Pour ne pas oublier Haïti… autant de souffrances autant de maux/mots à lire, à écouter. Il a beaucoup lutté et ce n’est pas fini. Il a beaucoup écrit, et son dernier ouvrage vient de sortir. Rolaphton Mercure n’a que 36 ans, mais a tous les talents pour faire entendre sa voix, car il est acteur, réalisateur, comédien, metteur en scène, dramaturge et poète.


 

Fuir les massacres, pour en parler

« Rome » est réfugié en France, à Limoges, depuis 2022 mais les souvenirs de sa vie à Haïti sont présents. Sa famille est dispersée, père, mère, frère et sœurs, et il est arrivé en France le 12 janvier, date doublement anniversaire puisqu’en 2010 un tremblement de terre a fait, ce jour-là, à Haïti, 280 000 morts, des milliers de blessés, un million de sans-abri. C’est la situation politique et les violences quotidiennes qui ont décidé de son départ, et il vient dénoncer les actions criminelles qu’il a vécues. En septembre 2021 alors qu’il tourne avec de jeunes rappeurs une vidéo autorisée à Ravine Pintade, la police débarque et mitraille l’équipe, faisant 24 morts, prétextant ensuite avoir suspecté un gang. Il est épargné car il a la caméra en main : « Je deviens une autre personne, je suis à terre, dans le sang des jeunes et chargé de les identifier ».

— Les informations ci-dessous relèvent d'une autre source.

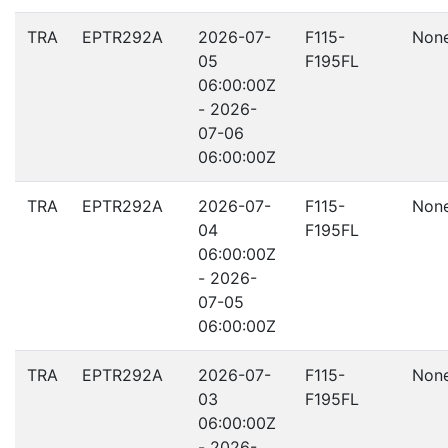
TRA
EPTR292A
2026-07-
F115-
Non
05
F195FL
06:00:00Z
- 2026-
07-06
06:00:00Z
TRA
EPTR292A
2026-07-
F115-
Non
04
F195FL
06:00:00Z
- 2026-
07-05
06:00:00Z
TRA
EPTR292A
2026-07-
F115-
Non
03
F195FL
06:00:00Z
- 2026-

A Haïti les enlèvements sont quotidiens – plus de 1000 par an. Il est vrai qu’on en parle guère, la France ignore souvent ses Caraïbes… C’est le sujet du film que le réalisateur Bruno Mourral a passé plusieurs années à tourner avec son équipe. « Kidnapping.Inc » dans lequel Rolaphton joue Zoe, un des deux « salopards », est sorti il y a un an au festival Sundance et vient d’être accueilli dans plusieurs festivals en Belgique, aux Etats-Unis, au Canada, à Angoulême, et à Strasbourg en février et en Guadeloupe où il a été doublement primé, tandis que Rome a eu le prix de la meilleure interprétation masculine. Le tournage difficile de cette comédie québéco-franco-haïtienne a connu beaucoup d’épisodes tragiques, des assassinats, a été interrompu notamment par celui du président haïtien Jovenel Moïse. Histoire horrible des prêts, des emprunts devenus des dettes, des meurtres, des enlèvements, des rançons. Toute l’équipe a été touchée et le succès de ce film violent et humoristique laisse prévoir une suite, car l’histoire tragique de ce tournage mériterait de faire le sujet d’un nouveau film. Vivement la diffusion en France (1).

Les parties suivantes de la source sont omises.